Data Warehouse Healthchecks and OWB training
Rather strangely as Mark jets off to Greece for a weeks holiday, I am also off there for a few days work (he's here next week working as well).
Looking back over the first few months of the company a lot of the work we have been doing has been either Data Warehouse healthchecks or OWB training.
The healthchecks have been for a number of different companies, each with a different Data Warehouse set up. A packaged Data Warehouse solution that was neither loading or querying in a performant way, another Data Warehouse designed to integrate data from a number of different subsidiaries, each with different ERP systems holding their data in different structures, others just not hitting the mark with load and query times.
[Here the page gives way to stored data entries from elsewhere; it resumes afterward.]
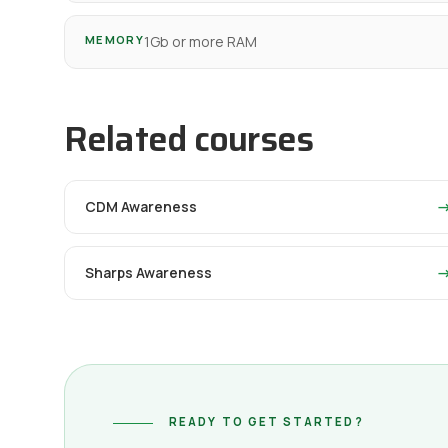
MEMORY
1Gb or more RAM
Related courses
CDM Awareness
Sharps Awareness
READY TO GET STARTED?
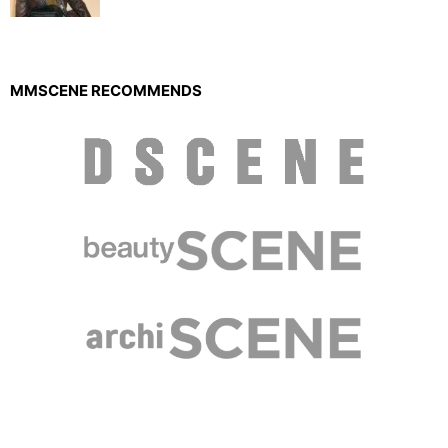
MMSCENE RECOMMENDS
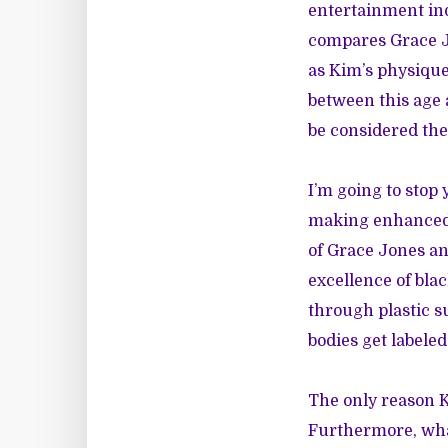
entertainment ind
compares Grace Jo
as Kim’s physique
between this age a
be considered the
I’m going to stop 
making enhanced r
of Grace Jones and
excellence of bl
through plastic 
bodies get labeled
The only reason K
Furthermore, what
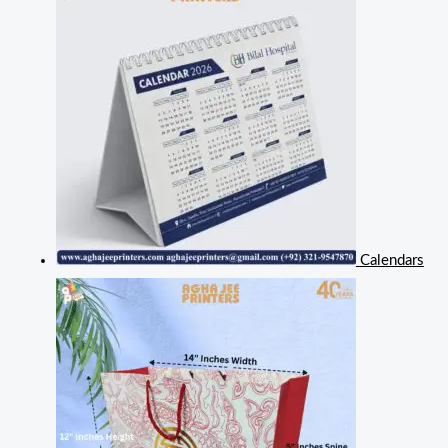
Calendars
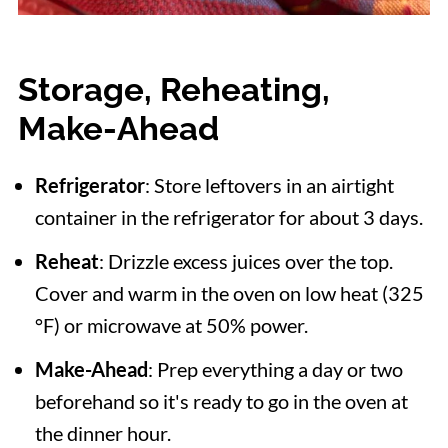
Storage, Reheating,
Make-Ahead
Refrigerator
: Store leftovers in an airtight
container in the refrigerator for about 3 days.
Reheat
: Drizzle excess juices over the top.
Cover and warm in the oven on low heat (325
°F) or microwave at 50% power.
Make-Ahead
: Prep everything a day or two
beforehand so it's ready to go in the oven at
the dinner hour.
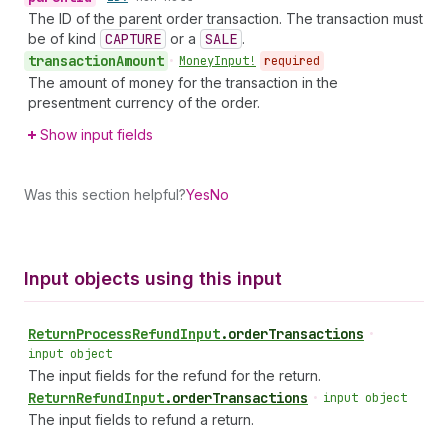
The ID of the parent order transaction. The transaction must
be of kind
CAPTURE
or a
SALE
.
transaction
Amount
•
Money
Input!
required
The amount of money for the transaction in the
presentment currency of the order.
Show input fields
Was this section helpful?
Yes
No
Input objects using this input
Return
Process
Refund
Input
.
orderTransactions
•
input object
The input fields for the refund for the return.
Return
Refund
Input
.
orderTransactions
•
input object
The input fields to refund a return.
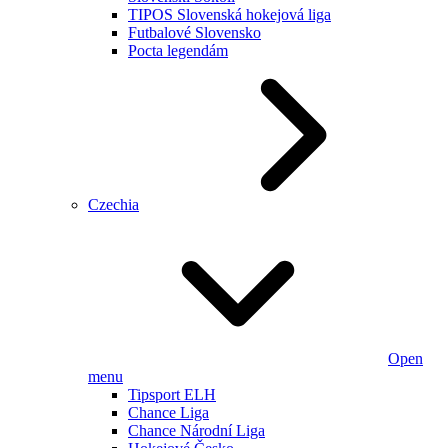
TIPOS Slovenská hokejová liga
Futbalové Slovensko
Pocta legendám
Czechia
Open
menu
Tipsport ELH
Chance Liga
Chance Národní Liga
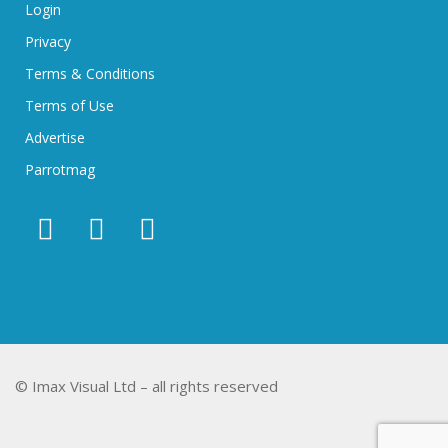
Login
Privacy
Terms & Conditions
Terms of Use
Advertise
Parrotmag
© Imax Visual Ltd – all rights reserved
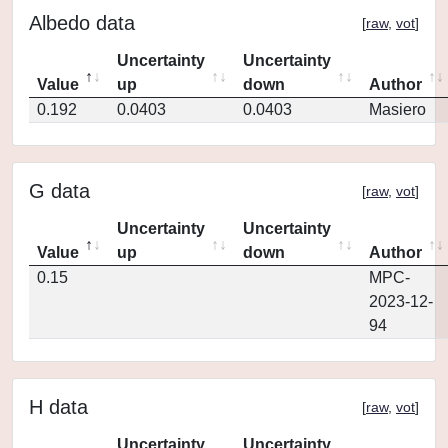
Albedo data
[
raw
,
vot
]
Uncertainty
Uncertainty
Value
up
down
Author
0.192
0.0403
0.0403
Masiero
G data
[
raw
,
vot
]
Uncertainty
Uncertainty
Value
up
down
Author
0.15
MPC-
2023-12-
94
H data
[
raw
,
vot
]
Uncertainty
Uncertainty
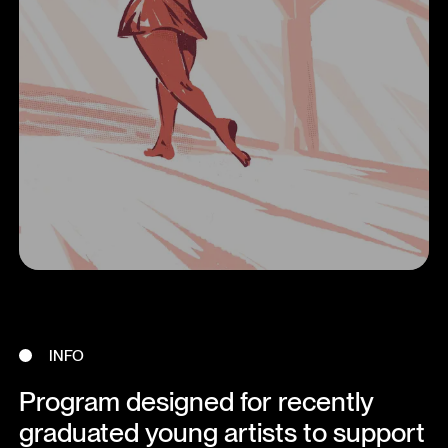
INFO
Program designed for recently
graduated young artists to support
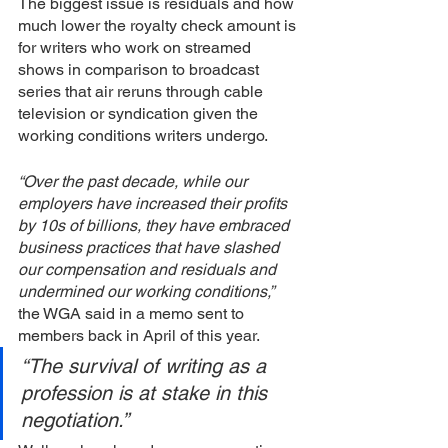
The biggest issue is residuals and how 
much lower the royalty check amount is 
for writers who work on streamed 
shows in comparison to broadcast 
series that air reruns through cable 
television or syndication given the 
working conditions writers undergo. 
“Over the past decade, while our 
employers have increased their profits 
by 10s of billions, they have embraced 
business practices that have slashed 
our compensation and residuals and 
undermined our working conditions,”
the WGA said in a memo sent to 
members back in April of this year. 
“The survival of writing as a 
profession is at stake in this 
negotiation.”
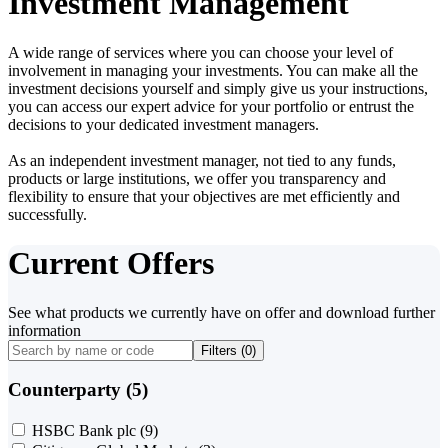
Investment Management
A wide range of services where you can choose your level of
involvement in managing your investments. You can make all the
investment decisions yourself and simply give us your instructions,
you can access our expert advice for your portfolio or entrust the
decisions to your dedicated investment managers.
As an independent investment manager, not tied to any funds,
products or large institutions, we offer you transparency and
flexibility to ensure that your objectives are met efficiently and
successfully.
Current Offers
See what products we currently have on offer and download further
information
Filters (
0
)
Counterparty (5)
HSBC Bank plc
(9)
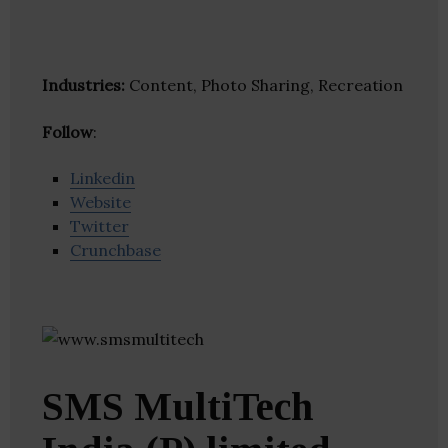
Industries:
Content, Photo Sharing, Recreation
Follow
:
Linkedin
Website
Twitter
Crunchbase
SMS MultiTech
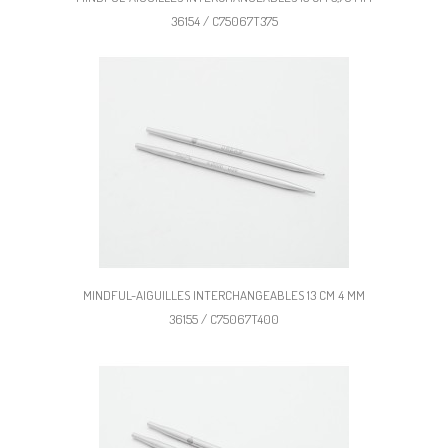
36154 / C75067T375
MINDFUL-AIGUILLES INTERCHANGEABLES 13 CM 4 MM
36155 / C75067T400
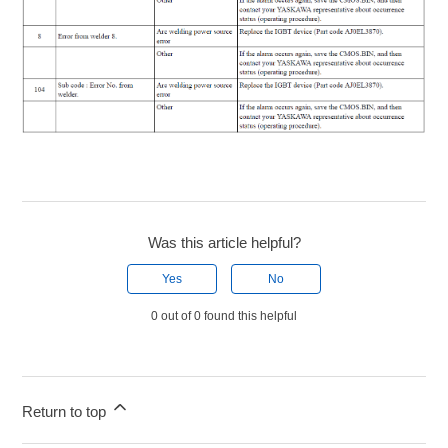
Was this article helpful?
Yes
No
0 out of 0 found this helpful
Return to top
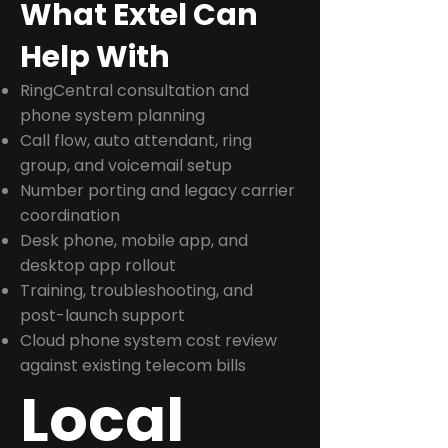
What Extel Can
Help With
RingCentral consultation and
phone system planning
Call flow, auto attendant, ring
group, and voicemail setup
Number porting and legacy carrier
coordination
Desk phone, mobile app, and
desktop app rollout
Training, troubleshooting, and
post-launch support
Cloud phone system cost review
against existing telecom bills
Local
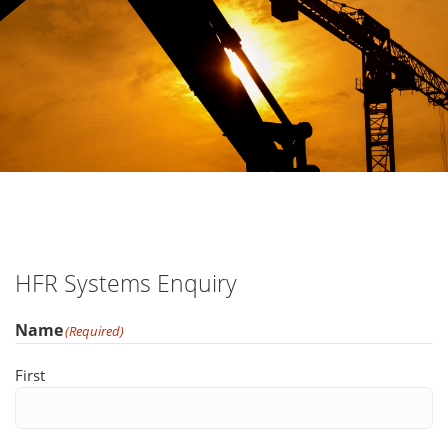
HFR Systems Enquiry
Name
(Required)
First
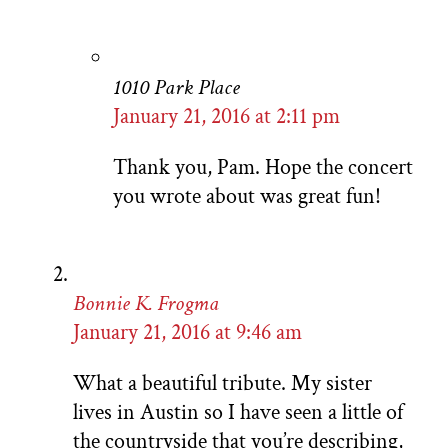
1010 Park Place
January 21, 2016 at 2:11 pm
Thank you, Pam. Hope the concert
you wrote about was great fun!
Bonnie K. Frogma
January 21, 2016 at 9:46 am
What a beautiful tribute. My sister
lives in Austin so I have seen a little of
the countryside that you’re describing,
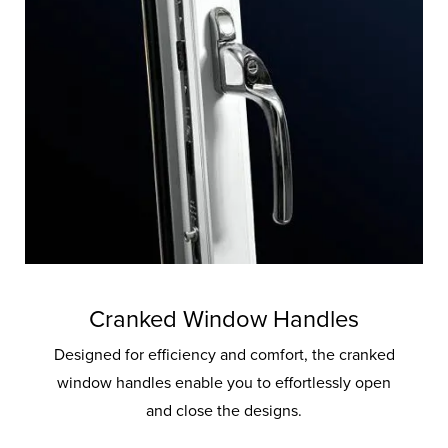
Cranked Window Handles
Designed for efficiency and comfort, the cranked
window handles enable you to effortlessly open
and close the designs.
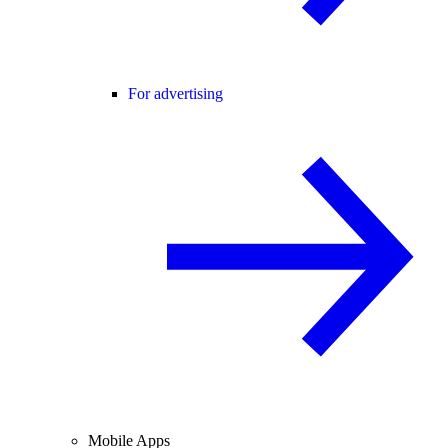
For advertising
Mobile Apps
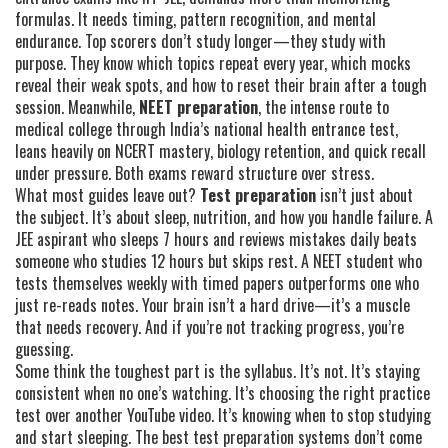
formulas. It needs timing, pattern recognition, and mental
endurance. Top scorers don’t study longer—they study with
purpose. They know which topics repeat every year, which mocks
reveal their weak spots, and how to reset their brain after a tough
session. Meanwhile,
NEET preparation
,
the intense route to
medical college through India’s national health entrance test
,
leans heavily on NCERT mastery, biology retention, and quick recall
under pressure. Both exams reward structure over stress.
What most guides leave out?
Test preparation
isn’t just about
the subject. It’s about sleep, nutrition, and how you handle failure. A
JEE aspirant who sleeps 7 hours and reviews mistakes daily beats
someone who studies 12 hours but skips rest. A NEET student who
tests themselves weekly with timed papers outperforms one who
just re-reads notes. Your brain isn’t a hard drive—it’s a muscle
that needs recovery. And if you’re not tracking progress, you’re
guessing.
Some think the toughest part is the syllabus. It’s not. It’s staying
consistent when no one’s watching. It’s choosing the right practice
test over another YouTube video. It’s knowing when to stop studying
and start sleeping. The best test preparation systems don’t come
The problems are generally:
- Not loading in the required timeframe
- There is no quality in the confidence of the data
- Query response time is too slow
The process we run through needs to be tailored for each organisation, unfortunately there is no 'one size fits all' approach to this, however one of the objectives over the next few months is to try and formalise this process and create/publish a methodology or approach we use for this. This would go further than a database tuning exercise, and would encompass areas like:
- Verification/understanding of the business requirements (do they want and need a Data Warehouse?)
- Review the data model (is there a design for this piece of 'software'?)
- Review the ETL process (will it really load in 3 hours, do they really mean real-time?)
- Data quality (data what?)
- Review the database (do the Data Warehouse features used approximate to 7.3.4 or 10gR2?)
- Aggregation strategy (how much work is the database doing to answer aggregated queries)
So what have we found - well, there may be a number of reasons why things may not be well on the good ship Data Warehouse. Warehouses tend to grow organically, responding to user requirements, organisational changes and merger/acquisitions when needed.
This can dilute the design, stretch the ETL process and invalidate some of the fundamental design decisions taken about the Warehouse. The use of standardised design patterns and a high level data model can help rectify this. Although sometimes seen as an over-simplification, it can provide a basis for putting the Data Warehouse back on track. A high level design can work as a medium that all the stakeholders can work round.
Another important issue is how the business works with the IT team. The development can be led from either the IT department or the business. If it lead from an IT side there is often an understanding of the kinds of requirements it is likely to meet, but there is also an aspect of the Field of Dreams 'build it and they will come'. More often the requirements are driven by the business. This makes it easier to establish business
sponsorship and ownership, and to be honest more likely to succeed. One of the problems is establishing expectations for business input, its not just a case of them providing some requirements and then walking away. One method that has proved helpful is
to use contract-like documents such a Acceptance Criteria or Service Level Agreement to set expectations across the whole project.
The bottom line is Data Warehouse projects must be run in the same way as other Software Development projects. If there are no clear requirements the project may well drift and a lot rework could be required. If there is no strong configuration management
process used then you can't be sure of what is being release, and when. If no design is employed, you cannot guarantee the user requirements are met, or that your ETL or query processes are efficient. If there is insufficient testing then users will not have confidence in the data. If you follow standard Software Development techniques, however traditional or agile, you will have a better chance of success.
So what next? As I mentioned above we are looking to further formalise the process and enhance our methodology. I am also submitting a couple of papers for the UKOUG, one talking around some of the Data Warehousing issues mentioned above and another focusing of some OWB best practices and advanced techniques.
So to conclude, does anyone know why you can't use laptops and iPods on aeroplanes during take-off and landing? Will it make them crash, should we be worried, are they not telling us something?